New release: matlantis-contrib repository
We have published the matlantis-contrib repository which contains useful examples and simulation scripts for Matlantis™, our atomistic simulator that accelerates research and development in computational chemistry.
On Matlantis, you can run simulations in a Jupyter Lab environment using the Python programming language, in which you can interactively check your calculation, build new hypotheses and proceed with experiments, and flexibly perform a variety of calculations. It can take a while to familiarize yourself with the environment, however, due to its difference from the conventional DFT (density functional theory) and MD (molecular dynamics) tools.
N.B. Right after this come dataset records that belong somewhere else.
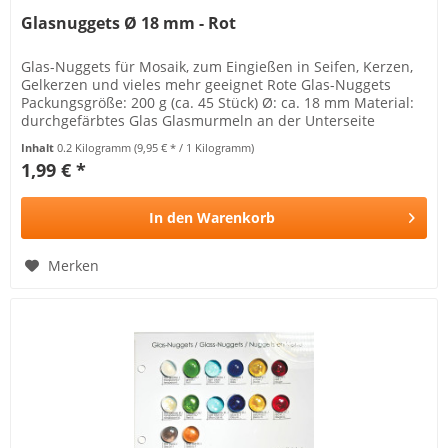
Glasnuggets Ø 18 mm - Rot
Glas-Nuggets für Mosaik, zum Eingießen in Seifen, Kerzen,
Gelkerzen und vieles mehr geeignet Rote Glas-Nuggets
Packungsgröße: 200 g (ca. 45 Stück) Ø: ca. 18 mm Material:
durchgefärbtes Glas Glasmurmeln an der Unterseite
abgeflacht für...
Inhalt
0.2 Kilogramm
(9,95 € * / 1 Kilogramm)
1,99 € *
In den
Warenkorb
Merken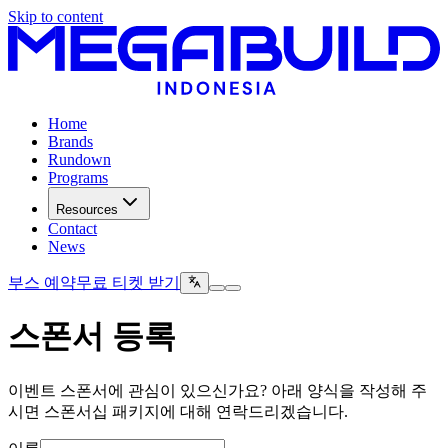
Skip to content
Home
Brands
Rundown
Programs
Resources
Contact
News
부스 예약
무료 티켓 받기
스폰서 등록
이벤트 스폰서에 관심이 있으신가요? 아래 양식을 작성해 주
시면 스폰서십 패키지에 대해 연락드리겠습니다.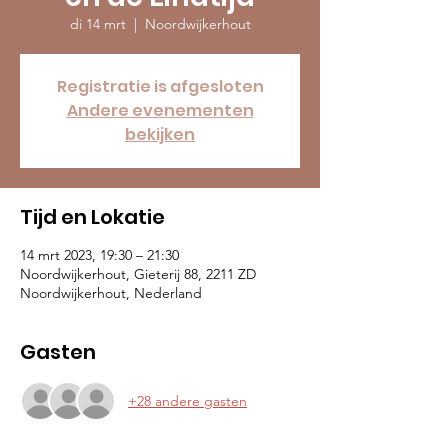
di 14 mrt
  |  
Noordwijkerhout
Registratie is afgesloten
Andere evenementen
bekijken
Tijd en Lokatie
14 mrt 2023, 19:30 – 21:30
Noordwijkerhout, Gieterij 88, 2211 ZD
Noordwijkerhout, Nederland
Gasten
+28 andere gasten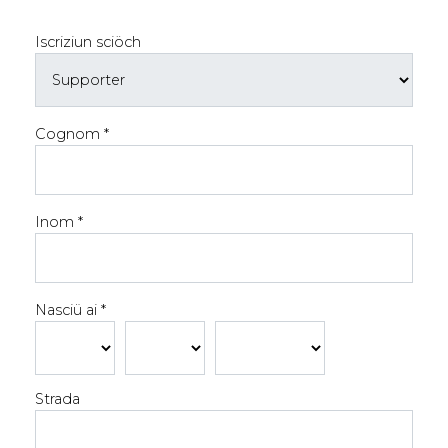
Iscriziun sciöch
Cognom *
Inom *
Nasciü ai *
Strada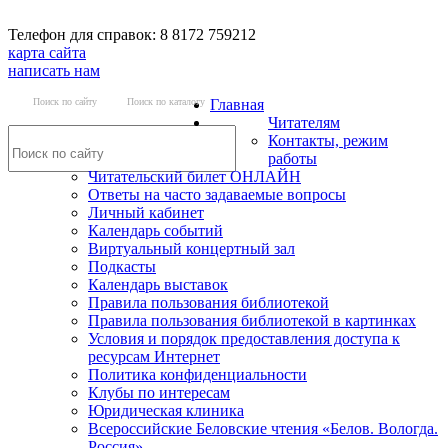
Телефон для справок: 8 8172 759212
карта сайта
написать нам
Поиск по сайту
Поиск по каталогу
Главная
Читателям
Контакты, режим
работы
Читательский билет ОНЛАЙН
Ответы на часто задаваемые вопросы
Личный кабинет
Календарь событий
Виртуальный концертный зал
Подкасты
Календарь выставок
Правила пользования библиотекой
Правила пользования библиотекой в картинках
Условия и порядок предоставления доступа к
ресурсам Интернет
Политика конфиденциальности
Клубы по интересам
Юридическая клиника
Всероссийские Беловские чтения «Белов. Вологда.
Россия»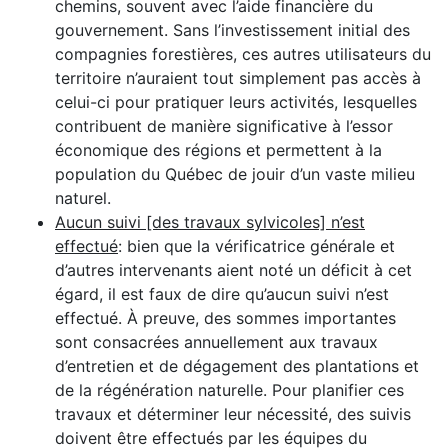
chemins, souvent avec l’aide financière du
gouvernement. Sans l’investissement initial des
compagnies forestières, ces autres utilisateurs du
territoire n’auraient tout simplement pas accès à
celui-ci pour pratiquer leurs activités, lesquelles
contribuent de manière significative à l’essor
économique des régions et permettent à la
population du Québec de jouir d’un vaste milieu
naturel.
Aucun suivi [des travaux sylvicoles] n’est
effectué
: bien que la vérificatrice générale et
d’autres intervenants aient noté un déficit à cet
égard, il est faux de dire qu’aucun suivi n’est
effectué. À preuve, des sommes importantes
sont consacrées annuellement aux travaux
d’entretien et de dégagement des plantations et
de la régénération naturelle. Pour planifier ces
travaux et déterminer leur nécessité, des suivis
doivent être effectués par les équipes du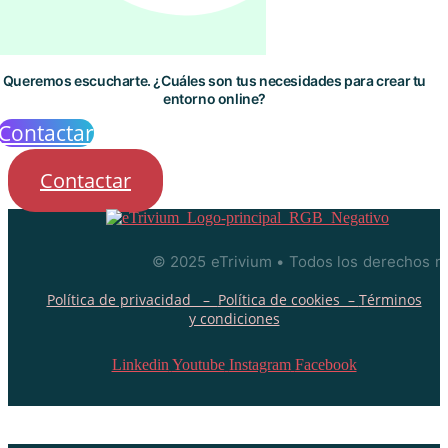
Queremos escucharte. ¿Cuáles son tus necesidades para crear tu
entorno online?
Contactar
Contactar
© 2025 eTrivium • Todos los derechos r
Política de privacidad –
Política de cookies –
Términos
y condiciones
Linkedin
Youtube
Instagram
Facebook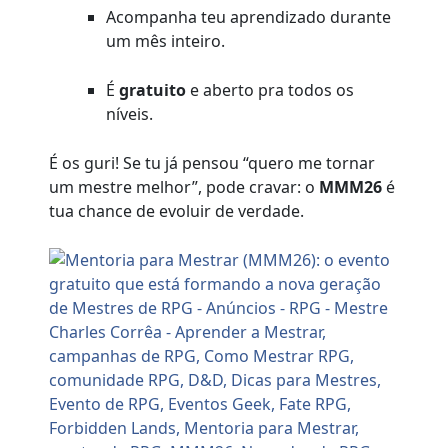
Acompanha teu aprendizado durante
um mês inteiro.
É
gratuito
e aberto pra todos os
níveis.
É os guri! Se tu já pensou “quero me tornar
um mestre melhor”, pode cravar: o
MMM26
é
tua chance de evoluir de verdade.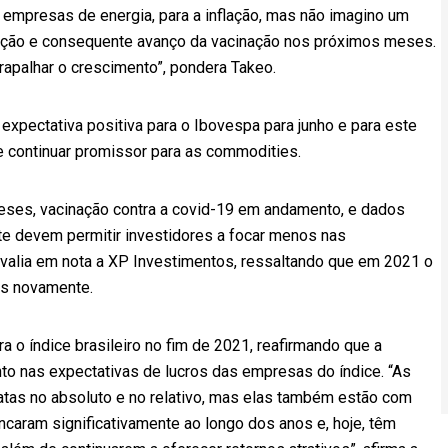
as empresas de energia, para a inflação, mas não imagino um
ção e consequente avanço da vacinação nos próximos meses.
apalhar o crescimento”, pondera Takeo.
a expectativa positiva para o Ibovespa para junho e para este
e continuar promissor para as commodities.
meses, vacinação contra a covid-19 em andamento, e dados
e devem permitir investidores a focar menos nas
alia em nota a XP Investimentos, ressaltando que em 2021 o
es novamente.
 o índice brasileiro no fim de 2021, reafirmando que a
nto nas expectativas de lucros das empresas do índice. “As
atas no absoluto e no relativo, mas elas também estão com
aram significativamente ao longo dos anos e, hoje, têm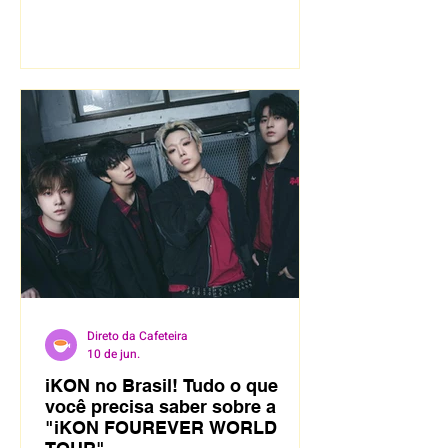
Direto da Cafeteira
10 de jun.
iKON no Brasil! Tudo o que
você precisa saber sobre a
"iKON FOUREVER WORLD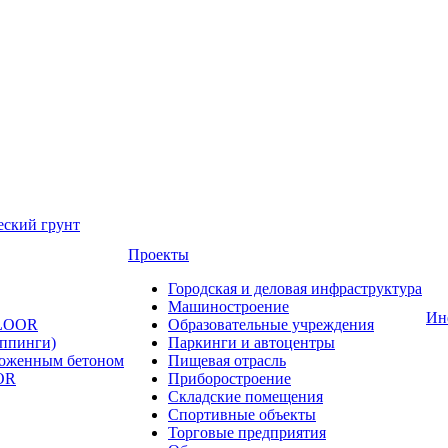
еский грунт
Проекты
Городская и деловая инфраструктура
Машиностроение
Ин
FLOOR
Образовательные учреждения
оппинги)
Паркинги и автоцентры
ложенным бетоном
Пищевая отрасль
OR
Приборостроение
Складские помещения
Спортивные объекты
Торговые предприятия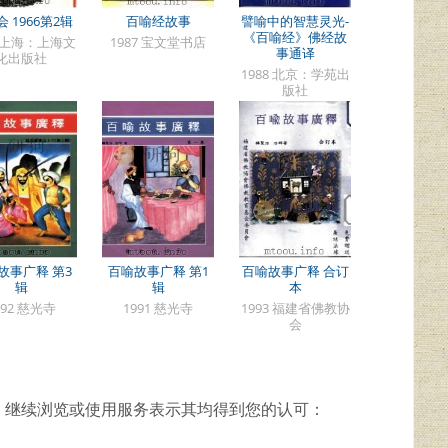
 1966第2辑
百喻经故事
譬喻中的智慧灵光-
《百喻经》佛经故
6 上海：上海文
1987 宝文堂书店
事通译
化出版社
1988 北京：学苑出
版社
故事广释 第3
百喻故事广释 第1
百喻故事广释 合订
辑
辑
本
992 慈光寺
1991 慈光寺
1993 福建省佛教协
会
，继续浏览或使用服务表示其均得到您的认可：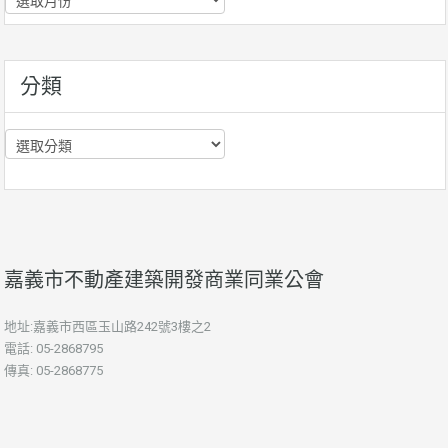
史
資
訊
分類
分
類
嘉義市不動產建築開發商業同業公會
地址:嘉義市西區玉山路242號3樓之2
電話: 05-2868795
傳真: 05-2868775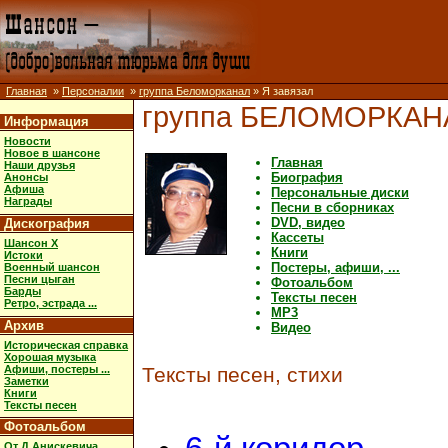
Главная
»
Персоналии
»
группа Беломорканал
» Я завязал
группа БЕЛОМОРКАН
Информация
Новости
Новое в шансоне
Главная
Наши друзья
Биография
Анонсы
Афиша
Персональные диски
Награды
Песни в сборниках
DVD, видео
Дискография
Кассеты
Шансон X
Книги
Истоки
Постеры, афиши, ...
Военный шансон
Песни цыган
Фотоальбом
Барды
Тексты песен
Ретро, эстрада ...
MP3
Архив
Видео
Историческая справка
Хорошая музыка
Афиши, постеры ...
Тексты песен, стихи
Заметки
Книги
Тексты песен
Фотоальбом
От Д.Анискевича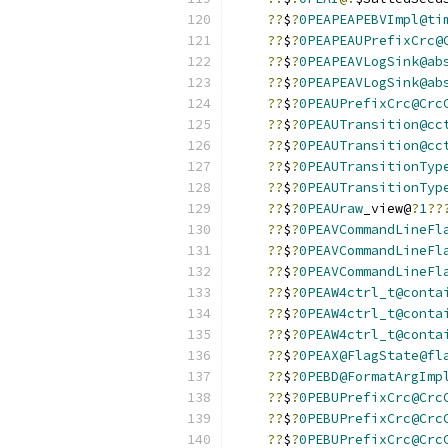
??
$
?
0PEAPEAPEBVImpl@ti
??
$
?
0PEAPEAUPrefixCrc@
??
$
?
0PEAPEAVLogSink@ab
??
$
?
0PEAPEAVLogSink@ab
??
$
?
0PEAUPrefixCrc@Crc
??
$
?
0PEAUTransition@cc
??
$
?
0PEAUTransition@cc
??
$
?
0PEAUTransitionTyp
??
$
?
0PEAUTransitionTyp
??
$
?
0PEAUraw
_view@
?
1
??
??
$
?
0PEAVCommandLineFl
??
$
?
0PEAVCommandLineFl
??
$
?
0PEAVCommandLineFl
??
$
?
0PEAW4ctrl_t@conta
??
$
?
0PEAW4ctrl_t@conta
??
$
?
0PEAW4ctrl_t@conta
??
$
?
0PEAX@FlagState@fl
??
$
?
0PEBD@FormatArgImp
??
$
?
0PEBUPrefixCrc@Crc
??
$
?
0PEBUPrefixCrc@Crc
??
$
?
0PEBUPrefixCrc@Crc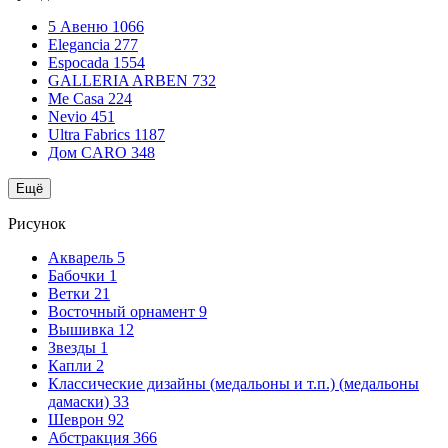
5 Авеню
1066
Elegancia
277
Espocada
1554
GALLERIA ARBEN
732
Me Casa
224
Nevio
451
Ultra Fabrics
1187
Дом CARO
348
Ещё
Рисунок
Акварель
5
Бабочки
1
Ветки
21
Восточный орнамент
9
Вышивка
12
Звезды
1
Капли
2
Классические дизайны (медальоны и т.п.) (медальоны
дамаски)
33
Шеврон
92
Абстракция
366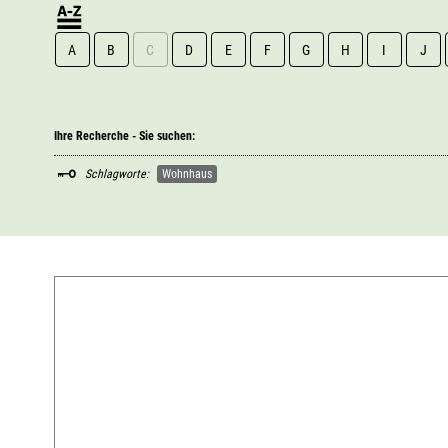
A
B
C
D
E
F
G
H
I
J
Ihre Recherche - Sie suchen:
Schlagworte:
Wohnhaus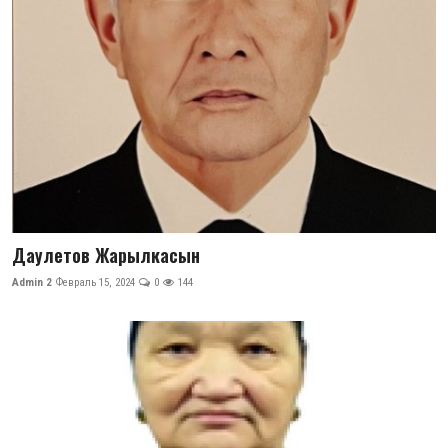
Даулетов Жарылкасын
Admin 2
Февраль 15, 2024
0
144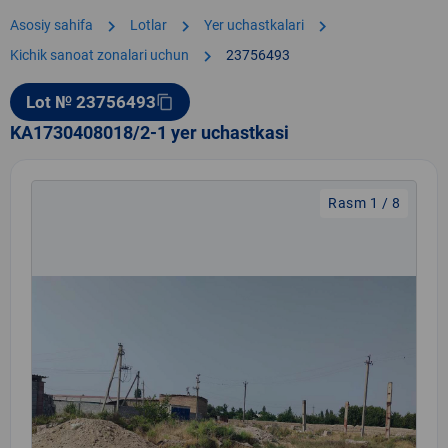
chevron_right
chevron_right
chevron_right
Asosiy sahifa
Lotlar
Yer uchastkalari
chevron_right
Kichik sanoat zonalari uchun
23756493
Lot № 23756493
content_copy
KA1730408018/2-1 yer uchastkasi
Rasm 1 / 8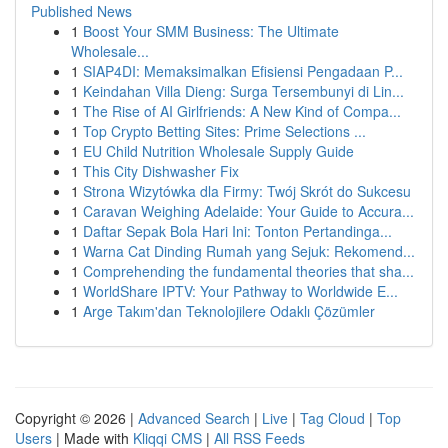
Published News
1
Boost Your SMM Business: The Ultimate
Wholesale...
1
SIAP4DI: Memaksimalkan Efisiensi Pengadaan P...
1
Keindahan Villa Dieng: Surga Tersembunyi di Lin...
1
The Rise of AI Girlfriends: A New Kind of Compa...
1
Top Crypto Betting Sites: Prime Selections ...
1
EU Child Nutrition Wholesale Supply Guide
1
This City Dishwasher Fix
1
Strona Wizytówka dla Firmy: Twój Skrót do Sukcesu
1
Caravan Weighing Adelaide: Your Guide to Accura...
1
Daftar Sepak Bola Hari Ini: Tonton Pertandinga...
1
Warna Cat Dinding Rumah yang Sejuk: Rekomend...
1
Comprehending the fundamental theories that sha...
1
WorldShare IPTV: Your Pathway to Worldwide E...
1
Arge Takım'dan Teknolojilere Odaklı Çözümler
Copyright © 2026 |
Advanced Search
|
Live
|
Tag Cloud
|
Top
Users
| Made with
Kliqqi CMS
|
All RSS Feeds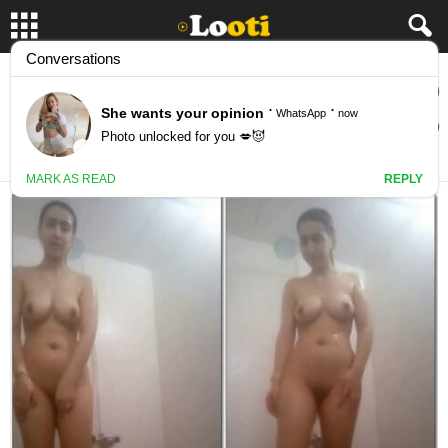
دختره لخت رفته حموم و از دوش گرفتن خودش
فیلم گرفته
May 16, 2024
15862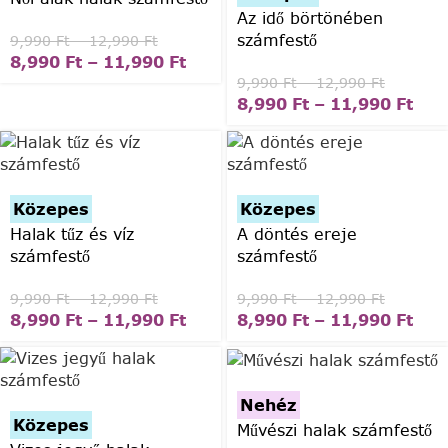
Az idő börtönében
számfestő
9,990
Ft
–
12,990
Ft
8,990
Ft
–
11,990
Ft
9,990
Ft
–
12,990
Ft
8,990
Ft
–
11,990
Ft
Közepes
Közepes
Halak tűz és víz
A döntés ereje
számfestő
számfestő
9,990
Ft
–
12,990
Ft
9,990
Ft
–
12,990
Ft
8,990
Ft
–
11,990
Ft
8,990
Ft
–
11,990
Ft
Nehéz
Közepes
Művészi halak számfestő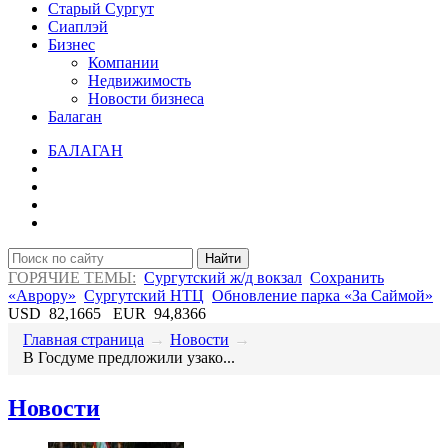
Старый Сургут
Сиаплэй
Бизнес
Компании
Недвижимость
Новости бизнеса
Балаган
БАЛАГАН
Найти
ГОРЯЧИЕ ТЕМЫ:
Сургутский ж/д вокзал
Сохранить
«Аврору»
Сургутский НТЦ
Обновление парка «За Саймой»
USD
82,1665
EUR
94,8366
Главная страница
→
Новости
→
В Госдуме предложили узако...
Новости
To facilitate your initial learning and also to promote material discovery using NNP (Neural Network Potential), we will be adding a range of calculation examples to the repository.
Currently, the repository includes the following calculation examples:
- LGPS – Li Diffusion (battery)
- BaTiO3 – Phase transition analysis with RDF (dielectric material)
- NO dissociation on Rh (reaction analysis on catalysts)
Methods for generating crystal and liquid structures as well as useful scripts for visualizing atomic systems are also available in the repository.
We also welcome contributions from all Matlantis users to the repository. We are constantly looking for simulation codes for various material domains, structures, and phenomena. If you have any good results, feel free to send pull requests to this repository!
We hope to see more advancement in computational chemistry for materials discovery as more calculation case studies are made available to the public and that will help many researchers discover innovative materials for our sustainable future. We look forward to your contribution!